Lucene Revolution – Solr Performance Innovations by Yonik Seeley

Yonik Seeley reports on many new enhancements for 3.1 and 4.0 with emphasis on performance improvements.

TieredMergePolicy is the new default that ignores segment order when selecting best merge and it does not over merge. Finite State Transducer (FST) based terms index is much smaller in memory and much faster in terms.

DocumentWriterPerThread (DWPT) prevents the index from being blocked while the flushing new segments.  Only the largest DWT is flushed out concurrently while others continue to index.  This benefits performance by 250%+.

SolrCloud is the integration of ZooKeeper to make managing several Solr nodes in a cluster more efficiently. -DzkRun Java param will just run an internal ZK instance.

Distributed requests can be managed by Solr w/o load balancer/VIP.  Just use pipe to define the shard lists or you can query across all shards by adding distrib=true to the queryParams.

Extended Dismax parser (superset of dismax) does term proximity boosting and so much more! See ref. here:

  • Supports full Lucene query syntax in the absence of syntax errors
  • Supports “and”/”or” to mean “AND”/”OR” in Lucene syntax mode
  • When there are syntax errors, improved smart partial escaping of special characters is done to prevent them… in this mode, fielded queries, +/-, and phrase queries are still supported.
  • Improved proximity boosting via word bi-grams… this prevents the problem of needing 100% of the words in the document to get any boost, as well as having all of the words in a single field.
  • Advanced stopword handling… stopwords are not required in the mandatory part of the query but are still used (if indexed) in the proximity boosting part. If a query consists of all stopwords (e.g. to be or not to be) then all will be required.
  • Supports the “boost” parameter.. like the dismax bf param, but multiplies the function query instead of adding it in
  • Supports pure negative nested queries… so a query like +foo (-foo) will match all documents

New faceting performance improvements included deep faceting.  Pivot faceting allows you to do nested faceting now and Range faceting allows you do what we did with dates now with numbers.

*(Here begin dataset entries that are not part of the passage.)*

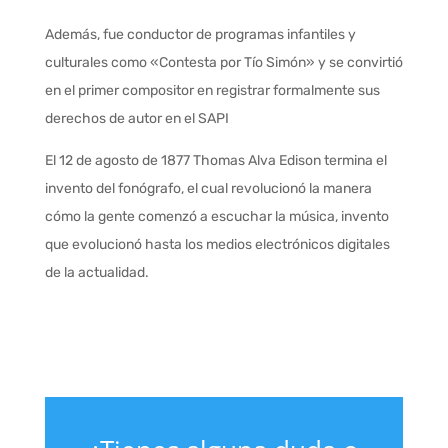
Además, fue conductor de programas infantiles y
culturales como «Contesta por Tío Simón» y se convirtió
en el primer compositor en registrar formalmente sus
derechos de autor en el SAPI
El 12 de agosto de 1877 Thomas Alva Edison termina el
invento del fonógrafo, el cual revolucionó la manera
cómo la gente comenzó a escuchar la música, invento
que evolucionó hasta los medios electrónicos digitales
de la actualidad.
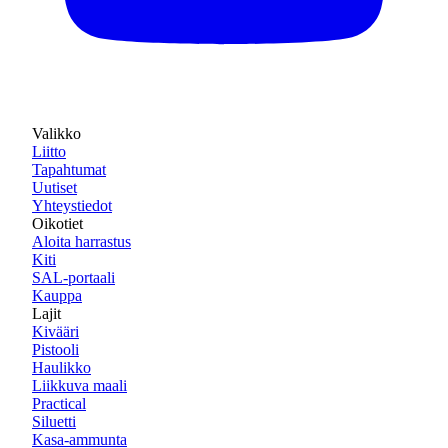
Valikko
Liitto
Tapahtumat
Uutiset
Yhteystiedot
Oikotiet
Aloita harrastus
Kiti
SAL-portaali
Kauppa
Lajit
Kivääri
Pistooli
Haulikko
Liikkuva maali
Practical
Siluetti
Kasa-ammunta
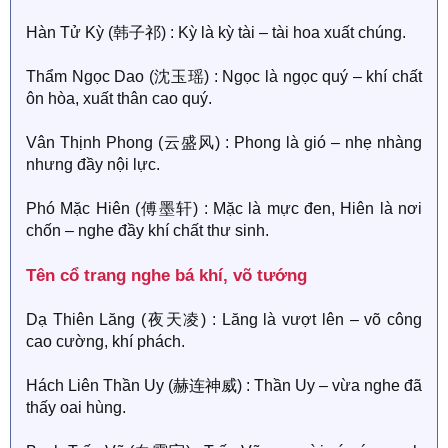
Hàn Tử Kỳ (韩子祁) : Kỳ là kỳ tài – tài hoa xuất chúng.
Thẩm Ngọc Dao (沈玉瑶) : Ngọc là ngọc quý – khí chất
ôn hòa, xuất thân cao quý.
Vân Thịnh Phong (云盛风) : Phong là gió – nhẹ nhàng
nhưng đầy nội lực.
Phó Mặc Hiên (傅墨轩) : Mặc là mực đen, Hiên là nơi
chốn – nghe đầy khí chất thư sinh.
Tên cổ trang nghe bá khí, võ tướng​
Dạ Thiên Lăng (夜天凌) : Lăng là vượt lên – võ công
cao cường, khí phách.
Hách Liên Thần Uy (赫连神威) : Thần Uy – vừa nghe đã
thấy oai hùng.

Spatial search is perfect for geo searches.  You can now sort by any arbitrary function query (like closest item).  Pseudo-fields in Solr 4 will allow you to return distance from the point of origin.

Pseudo-fields allows you to return other info along with the document stored fields (function queries, globs, aliasing, multiple fl values).  For future, inline highlighting will provide highlighting details right with the fields rather than having it returned separately…very nice!

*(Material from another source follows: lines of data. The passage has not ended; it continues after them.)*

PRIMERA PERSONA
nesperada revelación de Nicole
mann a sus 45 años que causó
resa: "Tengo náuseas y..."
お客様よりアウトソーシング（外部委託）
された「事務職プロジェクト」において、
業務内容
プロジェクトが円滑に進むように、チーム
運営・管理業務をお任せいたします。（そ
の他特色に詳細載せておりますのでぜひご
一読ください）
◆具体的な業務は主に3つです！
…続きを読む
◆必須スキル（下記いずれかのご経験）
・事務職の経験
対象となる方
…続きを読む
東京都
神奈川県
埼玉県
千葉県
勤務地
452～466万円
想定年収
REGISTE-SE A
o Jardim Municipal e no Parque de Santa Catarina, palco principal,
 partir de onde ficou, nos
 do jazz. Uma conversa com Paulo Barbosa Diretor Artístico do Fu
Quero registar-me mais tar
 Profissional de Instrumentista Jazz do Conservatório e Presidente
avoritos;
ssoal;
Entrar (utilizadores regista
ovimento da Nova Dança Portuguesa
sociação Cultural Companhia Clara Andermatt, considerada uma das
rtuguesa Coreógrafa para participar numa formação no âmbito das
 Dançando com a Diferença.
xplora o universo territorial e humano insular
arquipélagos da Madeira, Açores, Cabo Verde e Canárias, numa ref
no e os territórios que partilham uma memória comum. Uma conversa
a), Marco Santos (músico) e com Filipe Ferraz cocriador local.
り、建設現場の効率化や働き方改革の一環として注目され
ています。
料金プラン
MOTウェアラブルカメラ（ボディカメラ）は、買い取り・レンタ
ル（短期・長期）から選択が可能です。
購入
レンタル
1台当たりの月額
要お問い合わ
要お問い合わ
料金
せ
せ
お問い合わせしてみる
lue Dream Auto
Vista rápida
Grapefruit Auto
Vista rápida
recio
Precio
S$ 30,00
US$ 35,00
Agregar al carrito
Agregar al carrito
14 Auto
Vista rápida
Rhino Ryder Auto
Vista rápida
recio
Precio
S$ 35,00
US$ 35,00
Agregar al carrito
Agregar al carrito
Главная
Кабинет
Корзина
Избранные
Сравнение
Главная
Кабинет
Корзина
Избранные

Group by field and group by query also look very helpful.

Pseudo-Join will allow you to do a restriction on a particular source very easily and quickly with just a simple “fq” param.  Lots of good examples shown in the slides.

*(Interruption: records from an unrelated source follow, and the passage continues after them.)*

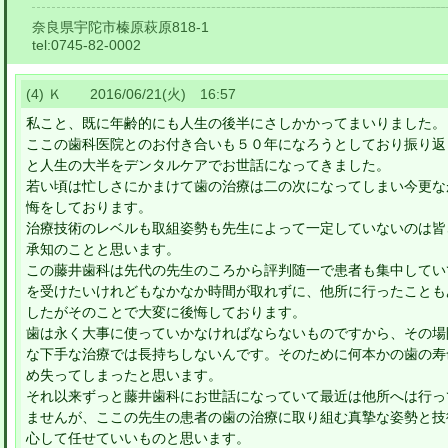
奈良県宇陀市榛原萩原818-1
tel:
0745-82-0002
(4) Ｋ 2016/06/21(火) 16:57
私こと、既に年齢的にも人生の後半にさしかかってまいりました。
ここの歯科医院とのお付き合いも５０年になろうとしており振り返
と人生の大半をデンタルケアでお世話になってきました。
若い頃は忙しさにかまけて歯の治療は二の次になってしまい今更な
悔をしております。
治療技術のレベルも取組姿勢も先生によって一定していないのは皆
承知のことと思います。
この藤井歯科は先代の先生のころから評判随一で患者も集中してい
を受けたいけれどもなかなか時間が取れずに、他所に行ったことも
したがそのことで大変に後悔しております。
歯は永く大事に使っていかなければならないものですから、その場
な下手な治療では長持ちしないんです。そのために何本かの歯の寿
め失ってしまったと思います。
それ以来ずっと藤井歯科にお世話になっていて最近は他所へは行っ
ませんが、ここの先生の患者の歯の治療に取り組む真摯な姿勢と技
心して任せていいものと思います。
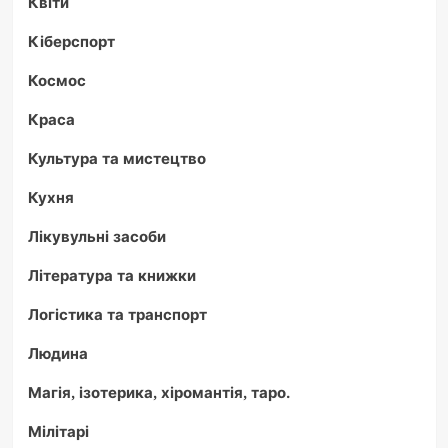
Квіти
Кіберспорт
Космос
Краса
Культура та мистецтво
Кухня
Лікувульні засоби
Література та книжки
Логістика та транспорт
Людина
Магія, ізотерика, хіромантія, таро.
Мілітарі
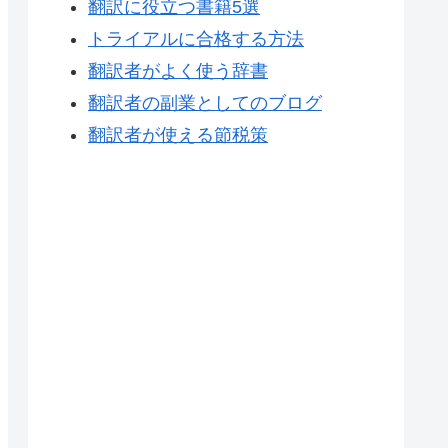
翻訳に役立つ書籍5選
トライアルに合格する方法
翻訳者がよく使う辞書
翻訳者の副業としてのブログ
翻訳者が使える節税策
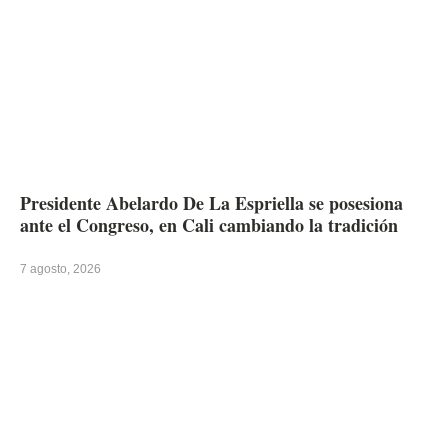
Presidente Abelardo De La Espriella se posesiona
ante el Congreso, en Cali cambiando la tradición
7 agosto, 2026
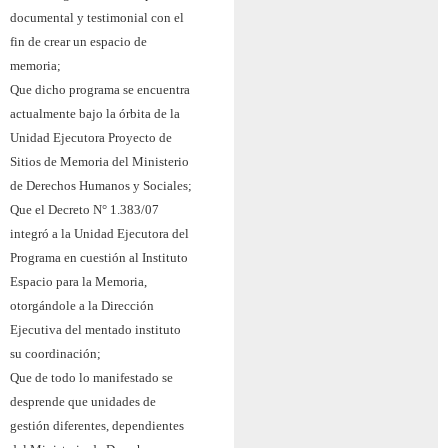
documental y testimonial con el
fin de crear un espacio de
memoria;
Que dicho programa se encuentra
actualmente bajo la órbita de la
Unidad Ejecutora Proyecto de
Sitios de Memoria del Ministerio
de Derechos Humanos y Sociales;
Que el Decreto N° 1.383/07
integró a la Unidad Ejecutora del
Programa en cuestión al Instituto
Espacio para la Memoria,
otorgándole a la Dirección
Ejecutiva del mentado instituto
su coordinación;
Que de todo lo manifestado se
desprende que unidades de
gestión diferentes, dependientes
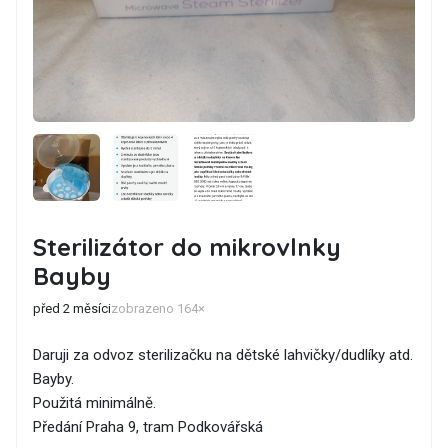
Sterilizátor do mikrovlnky
Bayby
před 2 měsíci
zobrazeno 164×
Daruji za odvoz sterilizačku na dětské lahvičky/dudlíky atd.
Bayby.
Použitá minimálně.
Předání Praha 9, tram Podkovářská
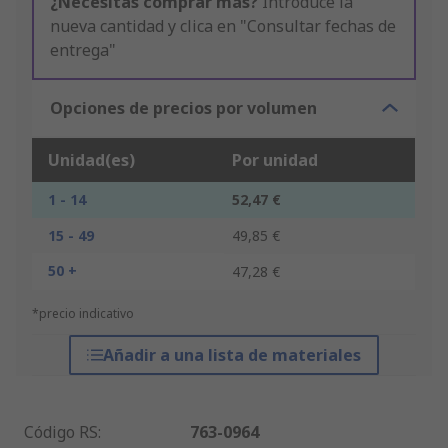
¿Necesitas comprar más?
Introduce la
nueva cantidad y clica en "Consultar fechas de
entrega"
Opciones de precios por volumen
Unidad(es)
Por unidad
1 - 14
52,47 €
15 - 49
49,85 €
50 +
47,28 €
*precio indicativo
Añadir a una lista de materiales
Código RS
:
763-0964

Auto-suggest has two implementation (TST or FST); the latter is slower to build, but faster and more compress.

You can now index with curl and a JSON array and query results can be returned as CSV.

Last but not least, the new browse GUI for SOLR looks very nice too…


Lucene Revolution Keynote – Marc Kellenstein

This week I’m back in SF and this time I’m attending the Lucene Revolution conference.  The conference kicked off with Marc Kellenstein emphatically saying, “It is easier to search than to browse.”  Ain’t that the truth.

Over the next few days I blog my notes from the sessions that I attend at the conference.  I hope they provide some insight for others and reminders for me!

Keynote Notes

Google was first to use spell checking against terms in the docs from the index rather than just a big dictionary.

Recall is the percent of relevant docs returned (50 available only 25 returned is 50%)

Precision is the percent returned that are relevant (100 returned, 25 relevant, 25% precise)

100% recall is easy but really are striving for 100% precision too, which is a lot harder to do.

Getting good recall

  • Use spell checking, synonyms to match users’ vocab
  • NLP
  • Normalize data
  • collect, index and search all data

Getting good precision

  • queries are too short (have users rank terms and use machine learning)
  • implicit relevance feedback is available but doubles search execution and no one really uses it although it should be considered
  • Watson or Google translate doesn’t use NLP but instead huge data set statistical analysis

Some history

  • Lucene created by Doug Cutting and Apache release in 2001, wide acceptance by 2005
  • Solr built in 2005 by Yonik Seeley for CNET; Apache release in 2006 and provide Lucene capabilities over http with faceting


  • Best segmented index (like Google)
  • Open Source
  • Great Community

Basic premise is to use Lucene/Solr since it is the best and it’s free.  It continues to innovate and have strong community support.